I guess we've always been a bit different, I don't mean odd ... or do I? Well, to start off with it's just my sister and me, so I suppose we are an odd couple, but I doubt we're alone in that. Oh! I know what you're thinking, well, you've been read too many stories on the internet, we are just brother and sister, nothing more. When we were kids we didn't worry too much about who saw what, not nudity, just not bothered, and since I've had to look after her it would have been difficult to be prudish, but nothing more. We have both been married and divorced, and neither of us have any children, and when my sister had an early stroke, fortunately not too serious, I looked after her. We decided that she should come and live with me; I had moved into our parents old bungalow when they died, and she joined me there, and as she recovered from her stroke there were times when I had to see more of her than would normally be expected, but nothing ever happened, and I don't think either of us wanted to anyway. So that's that out of the way, no more nasty thoughts.
Our parents had moved from the old family home in the country to a suburban bungalow, but it didn't really suit them, and truth to tell it didn't suit us either. It just didn't seem right with us living there either, almost as though our parents were still watching us. So we wanted somewhere that we could start out on our own.
It took a long time, but we finally sold the old bungalow, and set out to find that place that we could really call our own, and being used to using the internet that was where I started to look. And that's where being different showed. You see most people select and area in which they would like to live, and then they work out how many bedrooms they need and all the other things, big kitchen, study, perhaps an 'en suite', modern or olde worlde, all those sort of things, whereas our first requirement was 'isolated', middle of a field, and 'interesting', it had to be interesting, and it had to have a barn, or some sort of outbuildings. After that we'd look at the house, or bungalow, cottage, or even mobile home, and check that it's got two bedrooms, or three or four it didn't matter, and all the usual things like a kitchen, not to worry if there is no bathroom, that's something I can soon sort. No electricity or water? No bills then.
So you see, different, and that means you can't use the internet property sites because the first thing they want to know is how many bedrooms. Like normal people would ask.
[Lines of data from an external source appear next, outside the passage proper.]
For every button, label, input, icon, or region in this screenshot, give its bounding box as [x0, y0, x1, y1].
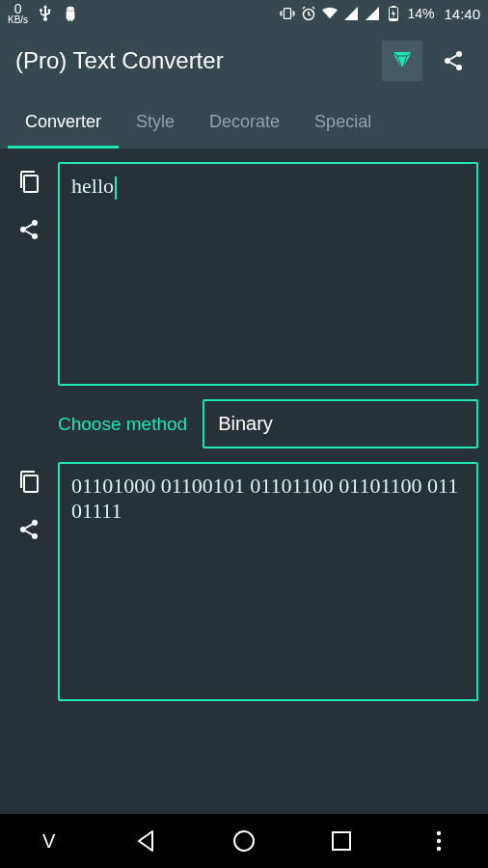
battery-icon [386, 6, 401, 21]
tab-special[interactable]: Special [297, 95, 389, 149]
recent-icon [331, 830, 352, 852]
method-row: Choose method Binary [10, 399, 478, 448]
net-speed: 0 KB/s [8, 2, 28, 25]
more-vert-icon [436, 830, 442, 852]
nav-v-button[interactable]: V [20, 822, 78, 860]
app-title: (Pro) Text Converter [15, 47, 370, 74]
status-right: 14% 14:40 [280, 6, 480, 22]
status-bar: 0 KB/s [0, 0, 488, 27]
nav-menu-button[interactable] [410, 822, 468, 860]
battery-pct: 14% [407, 6, 434, 21]
svg-point-11 [32, 220, 38, 226]
home-icon [231, 828, 257, 854]
signal-1-icon [343, 6, 359, 21]
system-nav-bar: V [0, 814, 488, 868]
nav-home-button[interactable] [215, 822, 273, 860]
output-row: 01101000 01100101 01101100 01101100 0110… [10, 462, 478, 701]
svg-rect-2 [285, 9, 291, 19]
copy-output-button[interactable] [14, 466, 44, 497]
app-share-button[interactable] [434, 41, 473, 80]
usb-icon [38, 6, 53, 21]
svg-point-1 [72, 9, 73, 10]
copy-input-button[interactable] [14, 166, 44, 197]
text-cursor [115, 176, 117, 200]
app-bar: (Pro) Text Converter [0, 27, 488, 95]
tab-bar: Converter Style Decorate Special [0, 95, 488, 149]
tab-style[interactable]: Style [119, 95, 192, 149]
svg-point-15 [32, 520, 38, 526]
share-icon [442, 49, 465, 72]
copy-icon [17, 169, 41, 194]
nav-v-label: V [42, 830, 55, 853]
svg-rect-14 [24, 475, 38, 492]
input-text: hello [71, 174, 114, 198]
svg-point-22 [437, 847, 441, 851]
output-text: 01101000 01100101 01101100 01101100 0110… [71, 474, 458, 523]
tab-label: Converter [25, 112, 101, 132]
app-logo-button[interactable] [382, 41, 422, 81]
share-output-button[interactable] [14, 514, 44, 545]
clock: 14:40 [444, 6, 480, 22]
svg-rect-19 [333, 832, 350, 850]
svg-point-17 [32, 533, 38, 539]
nav-back-button[interactable] [118, 822, 176, 860]
share-input-button[interactable] [14, 214, 44, 245]
output-textbox[interactable]: 01101000 01100101 01101100 01101100 0110… [58, 462, 478, 701]
wifi-icon [322, 6, 338, 21]
status-left: 0 KB/s [8, 2, 78, 25]
copy-icon [17, 469, 41, 494]
choose-method-label[interactable]: Choose method [58, 414, 187, 435]
vibrate-icon [280, 6, 295, 21]
tab-decorate[interactable]: Decorate [192, 95, 297, 149]
input-textbox[interactable]: hello [58, 162, 478, 386]
tab-label: Special [314, 112, 371, 132]
svg-point-9 [456, 65, 462, 70]
tab-label: Style [136, 112, 175, 132]
svg-point-13 [32, 233, 38, 239]
share-icon [17, 518, 41, 541]
svg-point-16 [20, 527, 26, 532]
input-row: hello [10, 162, 478, 386]
tab-label: Decorate [209, 112, 280, 132]
back-icon [134, 828, 159, 854]
signal-2-icon [365, 6, 380, 21]
net-speed-unit: KB/s [8, 15, 28, 25]
input-actions [10, 162, 48, 386]
svg-point-12 [20, 227, 26, 232]
output-actions [10, 462, 48, 701]
method-selected-value: Binary [218, 413, 273, 434]
diamond-icon [389, 48, 416, 73]
svg-point-18 [234, 831, 254, 851]
svg-point-8 [445, 58, 450, 64]
android-icon [63, 6, 78, 21]
alarm-icon [301, 6, 316, 21]
svg-rect-6 [390, 18, 397, 20]
net-speed-value: 0 [14, 2, 22, 15]
method-select[interactable]: Binary [203, 399, 478, 448]
svg-rect-5 [392, 6, 395, 8]
tab-converter[interactable]: Converter [8, 95, 119, 149]
svg-point-7 [456, 51, 462, 57]
content-area: hello Choose method Binary [0, 149, 488, 814]
share-icon [17, 218, 41, 241]
svg-point-20 [437, 831, 441, 835]
svg-point-21 [437, 839, 441, 843]
svg-point-0 [68, 9, 69, 10]
svg-rect-10 [24, 176, 38, 192]
nav-recent-button[interactable] [312, 822, 370, 860]
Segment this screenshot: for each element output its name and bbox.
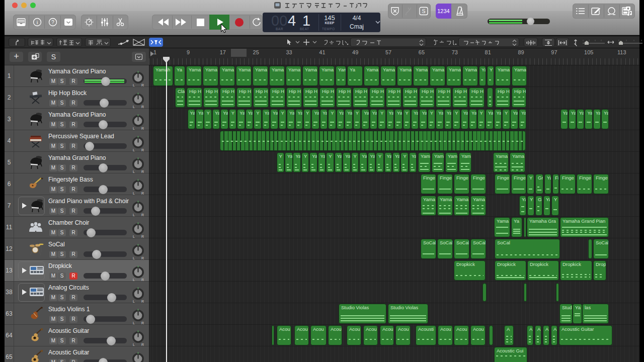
svg-text:R: R [141, 343, 144, 346]
svg-text:L: L [133, 105, 135, 109]
svg-text:R: R [141, 192, 144, 195]
svg-text:L: L [133, 83, 135, 87]
svg-text:L: L [133, 213, 135, 217]
svg-text:L: L [133, 170, 135, 173]
svg-text:L: L [133, 235, 135, 238]
svg-text:L: L [133, 321, 135, 325]
svg-text:R: R [141, 235, 144, 238]
svg-text:L: L [133, 192, 135, 195]
svg-text:?: ? [51, 20, 54, 25]
svg-text:L: L [133, 300, 135, 303]
svg-text:i: i [36, 19, 38, 25]
svg-text:S: S [422, 8, 425, 14]
svg-text:R: R [141, 105, 144, 109]
svg-text:R: R [141, 321, 144, 325]
svg-text:L: L [133, 148, 135, 152]
svg-text:L: L [133, 256, 135, 260]
svg-text:R: R [141, 213, 144, 217]
svg-text:L: L [133, 127, 135, 130]
svg-text:L: L [133, 343, 135, 346]
svg-text:R: R [141, 83, 144, 87]
svg-text:R: R [141, 148, 144, 152]
svg-text:R: R [141, 300, 144, 303]
svg-text:R: R [141, 278, 144, 282]
svg-text:R: R [141, 256, 144, 260]
svg-text:L: L [133, 278, 135, 282]
svg-text:R: R [141, 127, 144, 130]
svg-text:R: R [141, 170, 144, 173]
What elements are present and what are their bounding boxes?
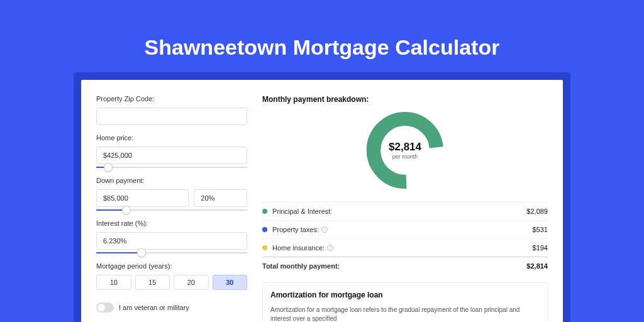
interest-label: Interest rate (%):	[96, 219, 247, 227]
toggle-knob	[97, 304, 105, 311]
total-label: Total monthly payment:	[262, 262, 526, 270]
veteran-toggle[interactable]	[96, 303, 114, 313]
down-payment-slider[interactable]	[96, 209, 247, 211]
donut-amount: $2,814	[389, 141, 421, 153]
amortization-box: Amortization for mortgage loan Amortizat…	[262, 282, 548, 322]
zip-input[interactable]	[96, 108, 247, 125]
period-30-button[interactable]: 30	[213, 275, 248, 290]
interest-group: Interest rate (%):	[96, 219, 247, 253]
row-value: $194	[533, 244, 548, 252]
down-payment-label: Down payment:	[96, 177, 247, 184]
interest-slider[interactable]	[96, 252, 247, 253]
period-group: Mortgage period (years): 10 15 20 30	[96, 262, 247, 290]
home-price-slider[interactable]	[96, 167, 247, 168]
slider-thumb[interactable]	[122, 206, 131, 214]
period-buttons: 10 15 20 30	[96, 275, 247, 290]
breakdown-row-insurance: Home insurance: ? $194	[262, 238, 548, 257]
row-label-text: Property taxes:	[272, 226, 319, 233]
total-value: $2,814	[526, 262, 548, 270]
breakdown-title: Monthly payment breakdown:	[262, 95, 548, 104]
home-price-input[interactable]	[96, 147, 247, 164]
calculator-card: Property Zip Code: Home price: Down paym…	[81, 80, 563, 322]
slider-thumb[interactable]	[104, 163, 113, 172]
zip-label: Property Zip Code:	[96, 95, 247, 103]
row-label: Principal & Interest:	[272, 208, 526, 215]
donut-center: $2,814 per month	[366, 111, 444, 189]
donut-sub: per month	[392, 153, 418, 160]
interest-input[interactable]	[96, 232, 247, 250]
legend-dot-icon	[262, 209, 267, 214]
help-icon[interactable]: ?	[327, 245, 333, 251]
down-payment-group: Down payment:	[96, 177, 247, 211]
donut-chart-wrap: $2,814 per month	[262, 111, 548, 189]
breakdown-row-total: Total monthly payment: $2,814	[262, 257, 548, 275]
home-price-group: Home price:	[96, 134, 247, 168]
help-icon[interactable]: ?	[321, 226, 328, 233]
row-label: Home insurance: ?	[272, 244, 533, 252]
down-payment-input[interactable]	[96, 189, 189, 207]
legend-dot-icon	[262, 245, 267, 250]
row-value: $531	[533, 226, 548, 233]
slider-thumb[interactable]	[137, 248, 146, 257]
veteran-toggle-row: I am veteran or military	[96, 303, 247, 313]
breakdown-row-taxes: Property taxes: ? $531	[262, 220, 548, 238]
period-label: Mortgage period (years):	[96, 262, 247, 270]
zip-group: Property Zip Code:	[96, 95, 247, 125]
row-label-text: Home insurance:	[272, 244, 325, 252]
down-payment-pct-input[interactable]	[194, 189, 247, 207]
card-frame: Property Zip Code: Home price: Down paym…	[74, 72, 570, 322]
donut-chart: $2,814 per month	[366, 111, 444, 189]
inputs-column: Property Zip Code: Home price: Down paym…	[96, 95, 247, 322]
amortization-text: Amortization for a mortgage loan refers …	[270, 306, 540, 322]
period-15-button[interactable]: 15	[135, 275, 170, 290]
amortization-title: Amortization for mortgage loan	[270, 291, 540, 299]
period-20-button[interactable]: 20	[174, 275, 209, 290]
legend-dot-icon	[262, 227, 267, 232]
breakdown-column: Monthly payment breakdown:	[262, 95, 548, 322]
row-label: Property taxes: ?	[272, 226, 533, 233]
breakdown-row-principal: Principal & Interest: $2,089	[262, 202, 548, 220]
row-value: $2,089	[526, 208, 548, 215]
veteran-label: I am veteran or military	[119, 304, 189, 311]
home-price-label: Home price:	[96, 134, 247, 142]
page-title: Shawneetown Mortgage Calculator	[145, 35, 500, 60]
period-10-button[interactable]: 10	[96, 275, 131, 290]
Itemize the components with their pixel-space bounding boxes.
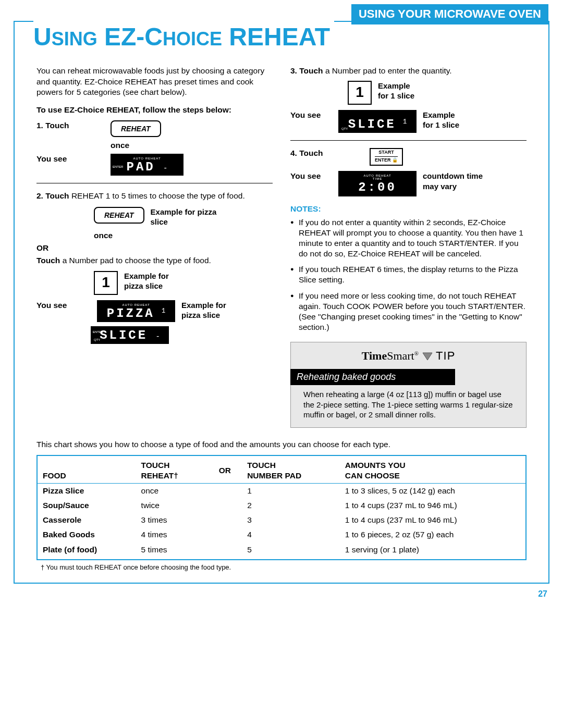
- step-text: a Number pad to choose the type of food.: [60, 256, 211, 265]
- step-number: 4.: [290, 149, 297, 157]
- step-action: Touch: [299, 66, 323, 75]
- cell-pad: 2: [242, 498, 340, 513]
- table-row: Soup/Saucetwice21 to 4 cups (237 mL to 9…: [37, 498, 526, 513]
- display-text: PAD: [127, 160, 155, 174]
- example-label: Example for 1 slice: [423, 110, 459, 130]
- tip-subtitle: Reheating baked goods: [290, 369, 455, 385]
- cell-pad: 5: [242, 542, 340, 560]
- step-action: Touch: [36, 256, 60, 265]
- cell-or: [208, 527, 242, 542]
- start-label: START: [375, 150, 398, 155]
- step-action: Touch: [45, 121, 69, 130]
- lcd-display: AUTO REHEAT PIZZA 1: [97, 300, 175, 322]
- display-indicator: AUTO REHEAT TIME: [344, 174, 411, 180]
- display-text: PIZZA: [107, 306, 155, 320]
- timesmart-tip-box: TimeSmart® TIP Reheating baked goods Whe…: [290, 342, 527, 427]
- lcd-display: SLICE 1 QTY: [338, 110, 417, 133]
- display-indicator: ENTER: [93, 330, 103, 335]
- display-text: SLICE: [348, 117, 396, 131]
- cell-reheat: 3 times: [136, 513, 208, 527]
- example-label: Example for pizza slice: [151, 207, 224, 227]
- start-enter-button: START ENTER 🔒: [370, 148, 403, 166]
- col-reheat: TOUCH REHEAT†: [136, 455, 208, 484]
- t: SING: [52, 28, 97, 50]
- cell-food: Baked Goods: [37, 527, 136, 542]
- t: HOICE: [163, 28, 222, 50]
- cell-food: Casserole: [37, 513, 136, 527]
- left-column: You can reheat microwavable foods just b…: [36, 66, 273, 427]
- cell-pad: 1: [242, 484, 340, 499]
- page-title: USING EZ-CHOICE REHEAT: [33, 21, 334, 53]
- cell-amounts: 1 serving (or 1 plate): [340, 542, 526, 560]
- step-2: 2. Touch REHEAT 1 to 5 times to choose t…: [36, 191, 273, 344]
- note-item: If you need more or less cooking time, d…: [290, 291, 527, 333]
- display-indicator: QTY: [94, 338, 100, 342]
- cell-pad: 4: [242, 527, 340, 542]
- table-row: Casserole3 times31 to 4 cups (237 mL to …: [37, 513, 526, 527]
- registered-icon: ®: [414, 350, 419, 356]
- table-row: Plate (of food)5 times51 serving (or 1 p…: [37, 542, 526, 560]
- example-label: Example for pizza slice: [124, 271, 187, 291]
- section-header-bar: USING YOUR MICROWAVE OVEN: [351, 4, 548, 24]
- lock-icon: 🔒: [392, 157, 398, 163]
- brand-text: Time: [362, 349, 387, 362]
- countdown-note: countdown time may vary: [423, 171, 491, 191]
- once-label: once: [94, 230, 273, 241]
- example-label: Example for pizza slice: [181, 300, 239, 320]
- display-text: 2:00: [358, 180, 397, 194]
- cell-amounts: 1 to 6 pieces, 2 oz (57 g) each: [340, 527, 526, 542]
- you-see-label: You see: [290, 110, 327, 120]
- cell-amounts: 1 to 4 cups (237 mL to 946 mL): [340, 513, 526, 527]
- t: EZ-C: [97, 23, 163, 51]
- you-see-label: You see: [36, 300, 73, 311]
- notes-list: If you do not enter a quantity within 2 …: [290, 217, 527, 332]
- reheat-button: REHEAT: [94, 207, 144, 224]
- right-column: 3. Touch a Number pad to enter the quant…: [290, 66, 527, 427]
- lcd-display: ENTER SLICE - QTY: [91, 326, 169, 344]
- step-text: a Number pad to enter the quantity.: [323, 66, 452, 75]
- chart-intro: This chart shows you how to choose a typ…: [36, 439, 527, 450]
- t: REHEAT: [222, 23, 330, 51]
- example-label: Example for 1 slice: [378, 81, 414, 101]
- cell-or: [208, 484, 242, 499]
- cell-food: Soup/Sauce: [37, 498, 136, 513]
- tip-word: TIP: [436, 349, 455, 362]
- cell-or: [208, 513, 242, 527]
- table-row: Pizza Sliceonce11 to 3 slices, 5 oz (142…: [37, 484, 526, 499]
- reheat-button: REHEAT: [111, 120, 161, 137]
- step-action: Touch: [299, 149, 323, 157]
- page-number: 27: [0, 589, 563, 600]
- page-frame: USING YOUR MICROWAVE OVEN USING EZ-CHOIC…: [14, 21, 549, 584]
- table-row: Baked Goods4 times41 to 6 pieces, 2 oz (…: [37, 527, 526, 542]
- cell-food: Plate (of food): [37, 542, 136, 560]
- step-1: 1. Touch REHEAT once You see AUTO REHEAT…: [36, 120, 273, 176]
- step-number: 3.: [290, 66, 297, 75]
- cell-amounts: 1 to 3 slices, 5 oz (142 g) each: [340, 484, 526, 499]
- cell-reheat: once: [136, 484, 208, 499]
- brand-text: Smart: [387, 349, 414, 362]
- display-text: 1: [162, 307, 165, 315]
- step-number: 1.: [36, 121, 43, 130]
- intro-text: You can reheat microwavable foods just b…: [36, 66, 273, 97]
- cell-food: Pizza Slice: [37, 484, 136, 499]
- down-triangle-icon: [422, 352, 433, 361]
- lcd-display: AUTO REHEAT TIME 2:00: [338, 171, 417, 196]
- note-item: If you do not enter a quantity within 2 …: [290, 217, 527, 260]
- two-column-layout: You can reheat microwavable foods just b…: [36, 66, 527, 427]
- cell-or: [208, 498, 242, 513]
- col-food: FOOD: [37, 455, 136, 484]
- display-indicator: ENTER: [113, 165, 123, 169]
- step-action: Touch: [45, 191, 69, 200]
- separator: [290, 140, 527, 141]
- cell-reheat: twice: [136, 498, 208, 513]
- separator: [36, 183, 273, 183]
- display-text: 1: [403, 118, 407, 126]
- note-item: If you touch REHEAT 6 times, the display…: [290, 264, 527, 285]
- or-label: OR: [36, 243, 273, 253]
- cell-pad: 3: [242, 513, 340, 527]
- notes-heading: NOTES:: [290, 204, 527, 214]
- steps-heading: To use EZ-Choice REHEAT, follow the step…: [36, 105, 273, 115]
- tip-heading: TimeSmart® TIP: [291, 347, 526, 369]
- enter-label: ENTER: [375, 157, 391, 163]
- display-text: -: [163, 164, 167, 172]
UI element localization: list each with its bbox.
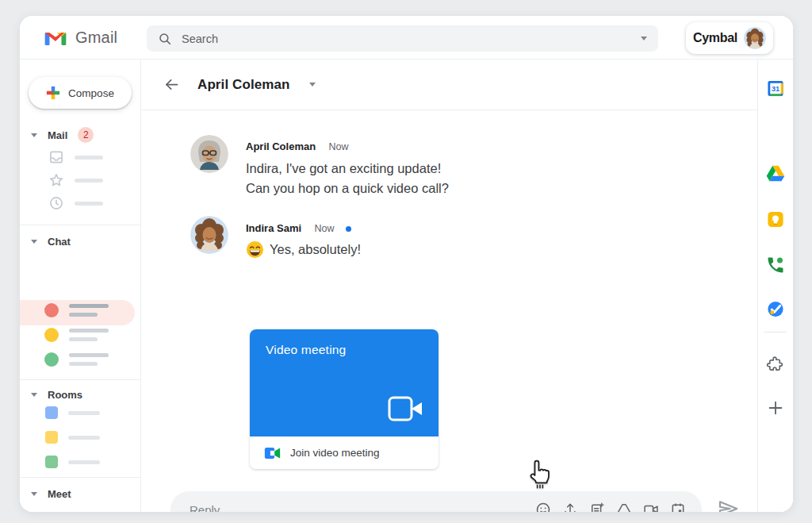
conversation-title: April Coleman bbox=[197, 77, 290, 93]
star-icon bbox=[48, 172, 64, 188]
user-avatar[interactable] bbox=[744, 27, 766, 49]
sidebar-item-starred[interactable] bbox=[48, 172, 103, 188]
message-indira: Indira Sami Now Yes, absolut bbox=[246, 221, 361, 260]
google-voice-icon[interactable] bbox=[766, 256, 785, 275]
unread-dot bbox=[346, 226, 351, 232]
message-april: April Coleman Now Indira, I've got an ex… bbox=[246, 139, 449, 198]
chat-collapse-icon[interactable] bbox=[31, 240, 37, 244]
reply-placeholder: Reply bbox=[190, 503, 535, 513]
room-avatar-blue bbox=[45, 406, 58, 419]
gmail-window: Gmail Search Cymbal bbox=[20, 16, 793, 512]
brand-logo: Cymbal bbox=[693, 31, 737, 45]
add-plus-icon[interactable] bbox=[767, 399, 784, 417]
conversation-options-chevron-icon[interactable] bbox=[309, 83, 316, 87]
join-video-meeting-button[interactable]: Join video meeting bbox=[250, 436, 439, 469]
svg-text:31: 31 bbox=[772, 85, 779, 93]
meet-section-header[interactable]: Meet bbox=[31, 488, 71, 500]
google-meet-icon bbox=[264, 446, 281, 460]
search-options-chevron-icon[interactable] bbox=[641, 37, 647, 40]
chat-item-2[interactable] bbox=[44, 328, 109, 342]
rooms-section-header[interactable]: Rooms bbox=[31, 389, 82, 401]
avatar-indira-sami[interactable] bbox=[190, 216, 228, 254]
compose-button[interactable]: Compose bbox=[29, 77, 132, 109]
videocam-outline-icon[interactable] bbox=[643, 502, 659, 512]
video-meeting-card[interactable]: Video meeting bbox=[250, 329, 439, 469]
google-drive-icon[interactable] bbox=[766, 164, 785, 182]
avatar-april-coleman[interactable] bbox=[190, 135, 228, 173]
upload-icon[interactable] bbox=[562, 502, 578, 512]
inbox-icon bbox=[48, 149, 64, 165]
room-avatar-yellow bbox=[45, 431, 58, 444]
rail-divider bbox=[764, 332, 787, 333]
right-side-panel: 31 bbox=[757, 60, 793, 512]
back-arrow-icon[interactable] bbox=[163, 76, 180, 93]
room-item-1[interactable] bbox=[45, 406, 100, 419]
chat-avatar-red bbox=[44, 303, 59, 317]
mail-section-header[interactable]: Mail 2 bbox=[31, 127, 94, 143]
search-placeholder: Search bbox=[182, 33, 631, 45]
chat-section-header[interactable]: Chat bbox=[31, 236, 71, 248]
reply-toolbar bbox=[535, 502, 686, 512]
send-icon[interactable] bbox=[716, 497, 740, 512]
search-input[interactable]: Search bbox=[147, 25, 658, 52]
google-tasks-icon[interactable] bbox=[767, 300, 785, 318]
compose-plus-icon bbox=[46, 86, 60, 100]
clock-icon bbox=[48, 195, 64, 211]
account-chip[interactable]: Cymbal bbox=[686, 22, 773, 54]
drive-outline-icon[interactable] bbox=[616, 502, 632, 512]
gmail-chat-demo: Gmail Search Cymbal bbox=[0, 0, 812, 523]
room-avatar-green bbox=[45, 456, 58, 468]
emoji-icon[interactable] bbox=[535, 502, 551, 512]
gmail-logo-area[interactable]: Gmail bbox=[44, 16, 117, 60]
grinning-face-emoji-icon bbox=[246, 240, 264, 259]
video-meeting-card-banner: Video meeting bbox=[250, 329, 439, 436]
left-sidebar: Compose Mail 2 bbox=[20, 60, 141, 512]
videocam-icon bbox=[48, 508, 64, 512]
sidebar-item-inbox[interactable] bbox=[48, 149, 103, 165]
room-item-3[interactable] bbox=[45, 456, 100, 468]
chat-item-3[interactable] bbox=[44, 352, 109, 367]
top-bar: Gmail Search Cymbal bbox=[20, 16, 793, 60]
google-keep-icon[interactable] bbox=[767, 210, 785, 229]
search-icon bbox=[158, 32, 172, 46]
google-calendar-icon[interactable]: 31 bbox=[767, 79, 785, 98]
meet-item-new-meeting[interactable] bbox=[48, 508, 106, 512]
reply-input[interactable]: Reply bbox=[170, 491, 702, 512]
sidebar-item-snoozed[interactable] bbox=[48, 195, 103, 211]
gmail-logo-icon bbox=[44, 29, 67, 47]
rooms-collapse-icon[interactable] bbox=[31, 393, 37, 397]
video-meeting-title: Video meeting bbox=[266, 343, 346, 357]
calendar-invite-icon[interactable] bbox=[670, 502, 686, 512]
chat-avatar-yellow bbox=[44, 328, 59, 342]
conversation-header: April Coleman bbox=[141, 60, 757, 110]
mail-collapse-icon[interactable] bbox=[31, 133, 37, 137]
mail-unread-badge: 2 bbox=[78, 127, 94, 143]
videocam-white-icon bbox=[388, 395, 424, 425]
conversation-panel: April Coleman bbox=[141, 60, 757, 512]
room-item-2[interactable] bbox=[45, 431, 100, 444]
get-addons-puzzle-icon[interactable] bbox=[767, 355, 785, 373]
chat-item-april[interactable] bbox=[44, 303, 109, 317]
new-note-icon[interactable] bbox=[589, 502, 605, 512]
chat-avatar-green bbox=[44, 352, 59, 367]
meet-collapse-icon[interactable] bbox=[31, 492, 37, 496]
app-title: Gmail bbox=[75, 29, 117, 47]
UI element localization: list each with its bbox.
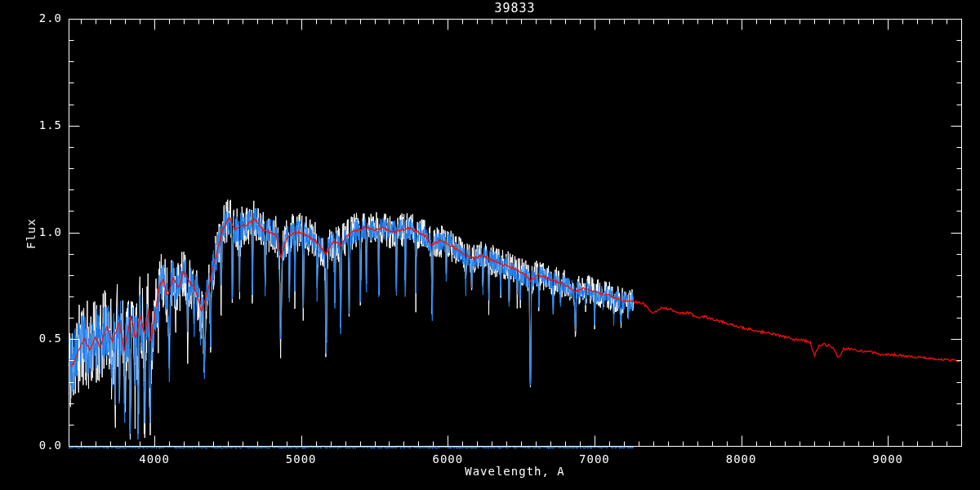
x-tick-label: 8000 [713, 452, 770, 466]
spectrum-canvas [0, 0, 980, 490]
y-tick-label: 1.0 [21, 225, 62, 238]
plot-title: 39833 [69, 1, 961, 16]
y-tick-label: 2.0 [21, 11, 62, 24]
x-tick-label: 6000 [419, 452, 476, 466]
y-tick-label: 0.5 [21, 332, 62, 345]
spectrum-figure: 39833 Wavelength, A Flux 400050006000700… [0, 0, 980, 490]
x-tick-label: 4000 [126, 452, 183, 466]
y-tick-label: 1.5 [21, 118, 62, 131]
x-tick-label: 9000 [859, 452, 916, 466]
x-axis-title: Wavelength, A [69, 465, 961, 478]
y-tick-label: 0.0 [21, 439, 62, 452]
x-tick-label: 5000 [273, 452, 330, 466]
x-tick-label: 7000 [566, 452, 623, 466]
We had picked an area, well several and even they weren't fixed, so we started our hunt on the ground. What we needed was an estate agent who knew the property on his books, but also had a knowledge of what else might be available and was able to think away from the normally accepted formula, outside the box, and to us that meant finding one who tended to specialise in rural areas and dealing with the agricultural community. These people will often know about things that are not actually advertised for sale, but may be with a bit of negotiation...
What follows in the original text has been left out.